Tools: I have learned how to collaborate using Slack. I am also in the process of learning how to further utilize GitHub.
Soft Skills: I have learned how to effectively communicate technical ideas within my sub-team.
Three achievement highlights:
-
Successfully scraped a discourse forum, and organized the data efficiently in a pandas DataFrame.
-
Collaborated with my team and sub-teams to debug all our code, and maximize runtime efficiency.
-
Cleaned the data, stored it in csv files, and uploaded the csv files along with the corresponding code to my sub-team branch on GitHub.
List of meetings/ training attended including social team event:
All team meetings: 6/1, 6/2, 6/9, 6/13
STEMcasts: Overview of ML and project, Data Mining, Recommendation Models, Git
Training: First Python Training Session
Goals for the upcoming week. Next self-assessment will be due on the following Tuesday 06/23
My goals for the next week are to learn how to use BERT and learn how to use the data we collected to train a model.
Detailed statement of tasks done. State each task, hurdles faced if any, and how you solved the hurdle. You need to mark whether the hurdles were solved with the help of training webinars, some help from project leads or significant help from project leads:
Task 1 Completed: Signed up for Slack, Asana, GSuite. Became familiar with the project goals. Formed sub-teams.
Hurdles: My Gsuite account was not set up. The leads got it set up for me and I was able to login by the next day. The leads split up the whole team into skill-balanced sub-teams.
Task 2 Completed: Wrote code to extract data from the Amazon Seller Discourse forum. The “Account Health” category. We created two DataFrames, one containing the title, category, sub-category, original post content, and the URL. The other contains the URL, and all responses for each post.
Hurdles: I had no prior experience webscraping so I had to teach myself the core concepts. To do this, I re-watched the Data Mining STEMcast and followed along. Jenny, the technical lead, also did a tutorial at one of our meetings where she showed us a scraping example using Selenium. From that I was able to figure out how to use Selenium to scrape data for our project.

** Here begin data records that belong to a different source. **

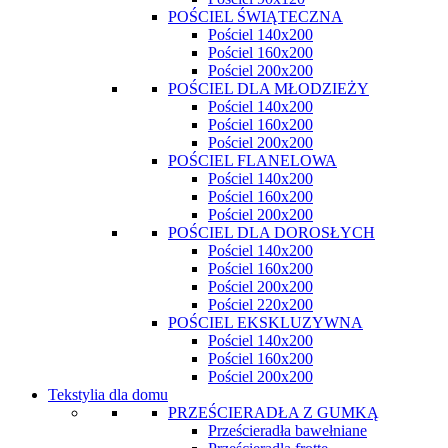
POŚCIEL ŚWIĄTECZNA
Pościel 140x200
Pościel 160x200
Pościel 200x200
POŚCIEL DLA MŁODZIEŻY
Pościel 140x200
Pościel 160x200
Pościel 200x200
POŚCIEL FLANELOWA
Pościel 140x200
Pościel 160x200
Pościel 200x200
POŚCIEL DLA DOROSŁYCH
Pościel 140x200
Pościel 160x200
Pościel 200x200
Pościel 220x200
POŚCIEL EKSKLUZYWNA
Pościel 140x200
Pościel 160x200
Pościel 200x200
Tekstylia dla domu
PRZEŚCIERADŁA Z GUMKĄ
Prześcieradła bawełniane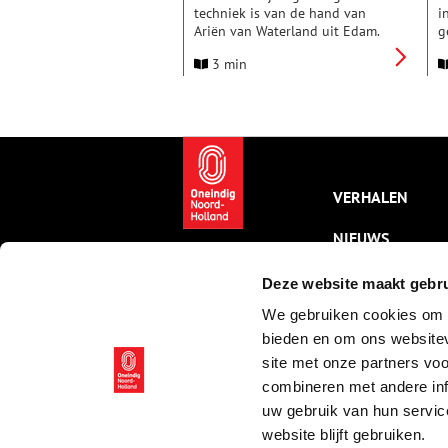
techniek is van de hand van
i
Ariën van Waterland uit Edam.
g
We hebben te maken met een
a
3 min
kunstenares met een grote
m
liefde voor het Noord-Hollandse
a
landschap. Dat schemert
k
duidelijk in dit gezicht op het
h
dijkdorpje Schardam bij
e
Oosthuizen door.
e
v
a
VERHALEN
NIEUWS
KALENDER
Deze website maakt gebru
We gebruiken cookies om c
THEMA’S
bieden en om ons websitev
ACTIVITEITEN
site met onze partners vo
combineren met andere inf
VIDEO’S
uw gebruik van hun servic
website blijft gebruiken.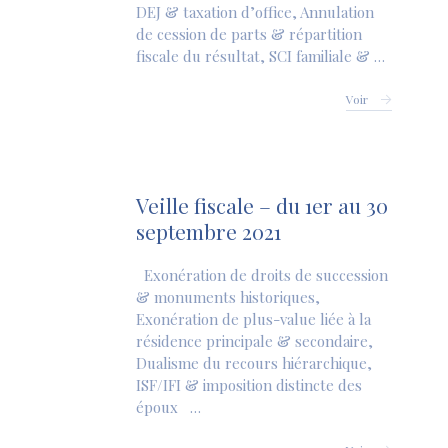
DEJ & taxation d’office, Annulation
de cession de parts & répartition
fiscale du résultat, SCI familiale & …
Voir
Veille fiscale – du 1er au 30
septembre 2021
Exonération de droits de succession
& monuments historiques,
Exonération de plus-value liée à la
résidence principale & secondaire,
Dualisme du recours hiérarchique,
ISF/IFI & imposition distincte des
époux …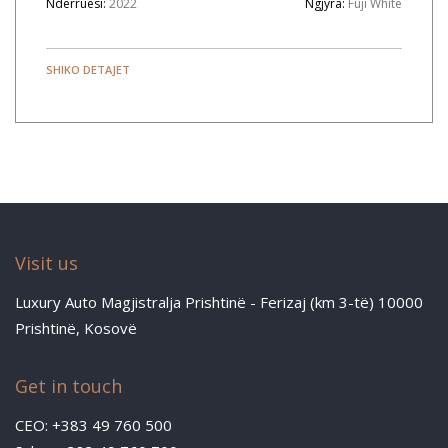
Ndërruesi:
2022
Ngjyra:
Fuji White
SHIKO DETAJET
Visit us
Luxury Auto Magjistralja Prishtinë - Ferizaj (km 3-të) 10000
Prishtinë, Kosovë
Get in touch
CEO: +383 49 760 500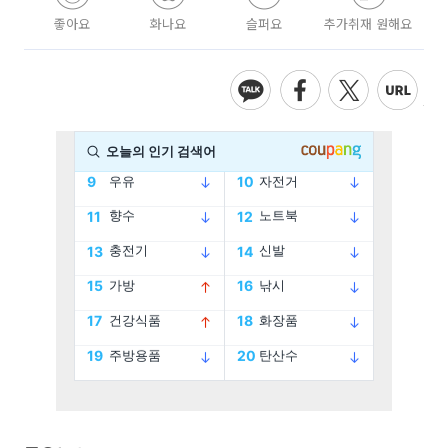
좋아요
화나요
슬퍼요
추가취재 원해요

Task 3 Completed: Cleaned the data removing any ‘\n’ characters, and any non-English characters.
Task 4 Completed: Stored the clean data in two separate csv files, one for each DataFrame, and uploaded the csv files, and corresponding code to the sub-team’s GitHub branch. Collaborated on code with my teammates through GitHub.

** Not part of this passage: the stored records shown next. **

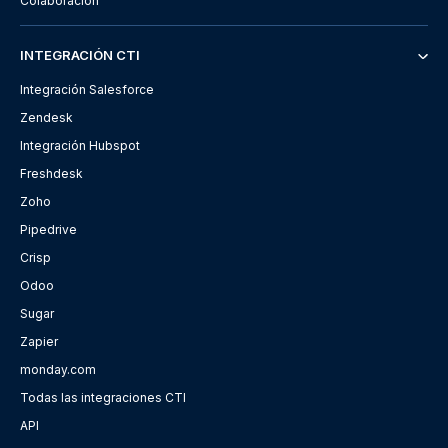
Colaboración
INTEGRACIÓN CTI
Integración Salesforce
Zendesk
Integración Hubspot
Freshdesk
Zoho
Pipedrive
Crisp
Odoo
Sugar
Zapier
monday.com
Todas las integraciones CTI
API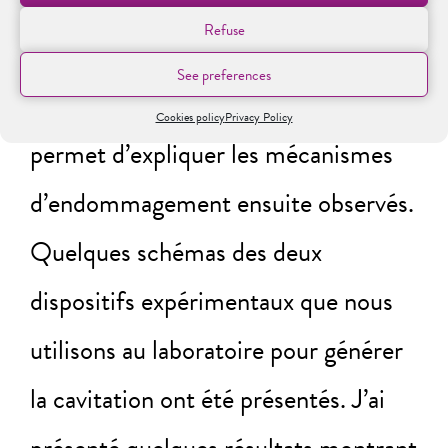
L’état microstructural des matériaux
Refuse
à l’état initial (sans
See preferences
endommagement) a été détaillé car il
Cookies policy
Privacy Policy
permet d’expliquer les mécanismes
d’endommagement ensuite observés.
Quelques schémas des deux
dispositifs expérimentaux que nous
utilisons au laboratoire pour générer
la cavitation ont été présentés. J’ai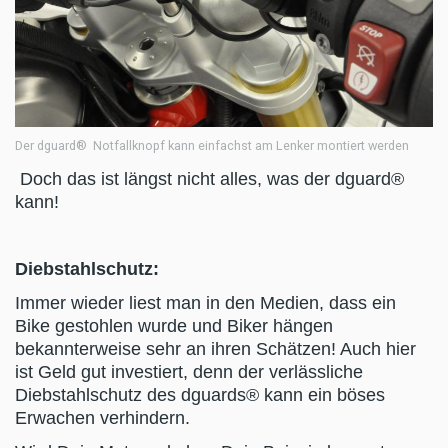
Der dguard® Notfallknopf kann einfachst am Lenker montiert werden
Doch das ist längst nicht alles, was der dguard®
kann!
Diebstahlschutz:
Immer wieder liest man in den Medien, dass ein
Bike gestohlen wurde und Biker hängen
bekannterweise sehr an ihren Schätzen! Auch hier
ist Geld gut investiert, denn der verlässliche
Diebstahlschutz des dguards® kann ein böses
Erwachen verhindern.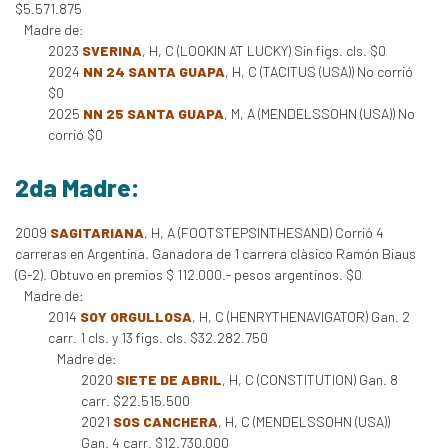
$5.571.875
Madre de:
2023
SVERINA
, H, C (LOOKIN AT LUCKY) Sin figs. cls. $0
2024
NN 24 SANTA GUAPA
, H, C (TACITUS (USA)) No corrió
$0
2025
NN 25 SANTA GUAPA
, M, A (MENDELSSOHN (USA)) No
corrió $0
2da Madre:
2009
SAGITARIANA
, H, A (FOOTSTEPSINTHESAND) Corrió 4
carreras en Argentina. Ganadora de 1 carrera clàsico Ramón Biaus
(G-2). Obtuvo en premios $ 112.000.- pesos argentinos. $0
Madre de:
2014
SOY ORGULLOSA
, H, C (HENRYTHENAVIGATOR) Gan. 2
carr. 1 cls. y 13 figs. cls. $32.282.750
Madre de:
2020
SIETE DE ABRIL
, H, C (CONSTITUTION) Gan. 8
carr. $22.515.500
2021
SOS CANCHERA
, H, C (MENDELSSOHN (USA))
Gan. 4 carr. $12.730.000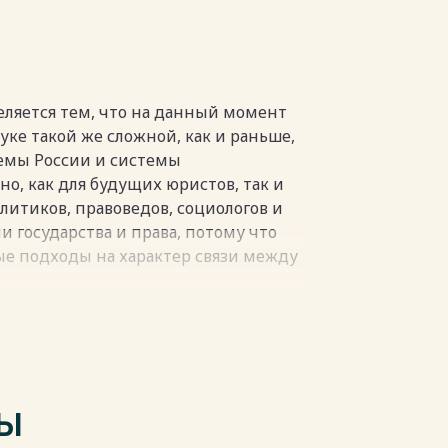
………………………………..….23
пки
еляется тем, что на данный момент
уке такой же сложной, как и раньше,
темы России и системы
но, как для будущих юристов, так и
литиков, правоведов, социологов и
ии государства и права, потому что
е подходы на характер связи между
ства и правового сознания граждан
аконность, которые, в свою очередь,
 состояние правовой системы
вого государства в условиях
тих факторов.
ТЫ
ке особое внимание обращается на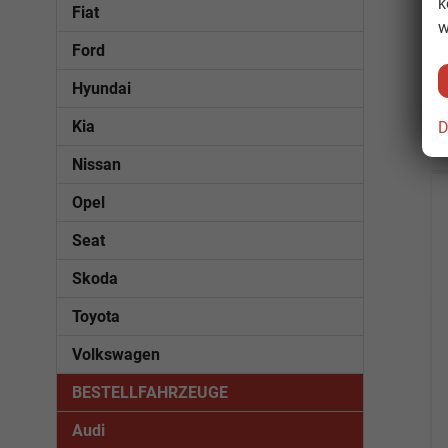
k
Fiat
w
Ford
Hyundai
Kia
D
Nissan
Opel
Seat
Skoda
Toyota
Volkswagen
BESTELLFAHRZEUGE
Audi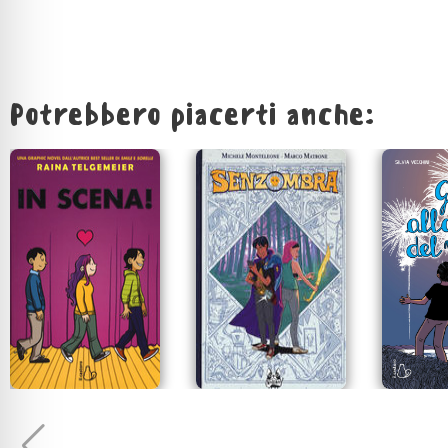
Potrebbero piacerti anche: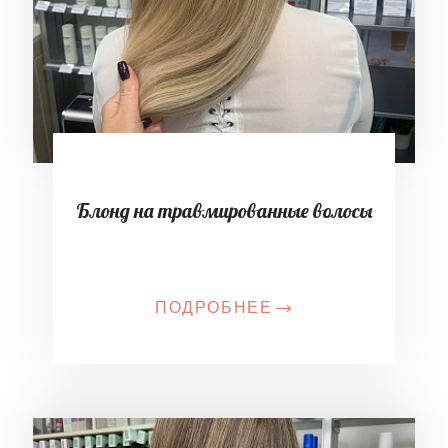
Блонд на травмированные волосы
ПОДРОБНЕЕ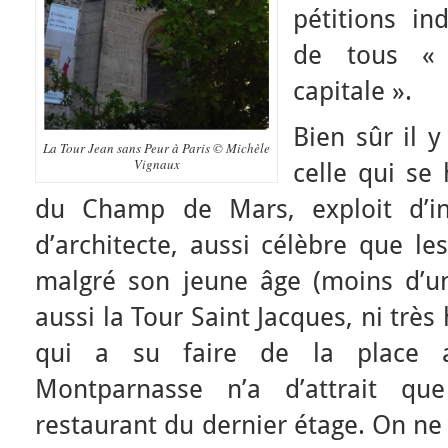
pétitions in
de tous «
capitale ».
Bien sûr il y
La Tour Jean sans Peur à Paris © Michèle
Vignaux
celle qui se
du Champ de Mars, exploit d’i
d’architecte, aussi célèbre que l
malgré son jeune âge (moins d’un 
aussi la Tour Saint Jacques, ni très 
qui a su faire de la place a
Montparnasse n’a d’attrait qu
restaurant du dernier étage. On ne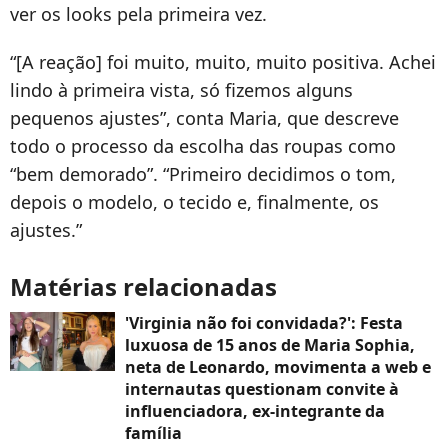
ver os looks pela primeira vez.
“[A reação] foi muito, muito, muito positiva. Achei
lindo à primeira vista, só fizemos alguns
pequenos ajustes”, conta Maria, que descreve
todo o processo da escolha das roupas como
“bem demorado”. “Primeiro decidimos o tom,
depois o modelo, o tecido e, finalmente, os
ajustes.”
Matérias relacionadas
'Virginia não foi convidada?': Festa
luxuosa de 15 anos de Maria Sophia,
neta de Leonardo, movimenta a web e
internautas questionam convite à
influenciadora, ex-integrante da
família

Hurdle: I personally have never used GitHub before, so I was REALLY confused on how to use it. My teammate helped out by creating our branch, and starting by uploading his version of the code. From there, I was able to make necessary changes, and upload an updated version. To get more familiar with GitHub, I re-watched a few clips from the Git STEMcast.
Task 4 Completed: Started keeping a running log to track project progress within my sub-team.
Request change of role if it applies. You may request to become a task lead. Or switch between participant and observer roles.
If my team leads need more support, I would be glad to move up from participant to task lead.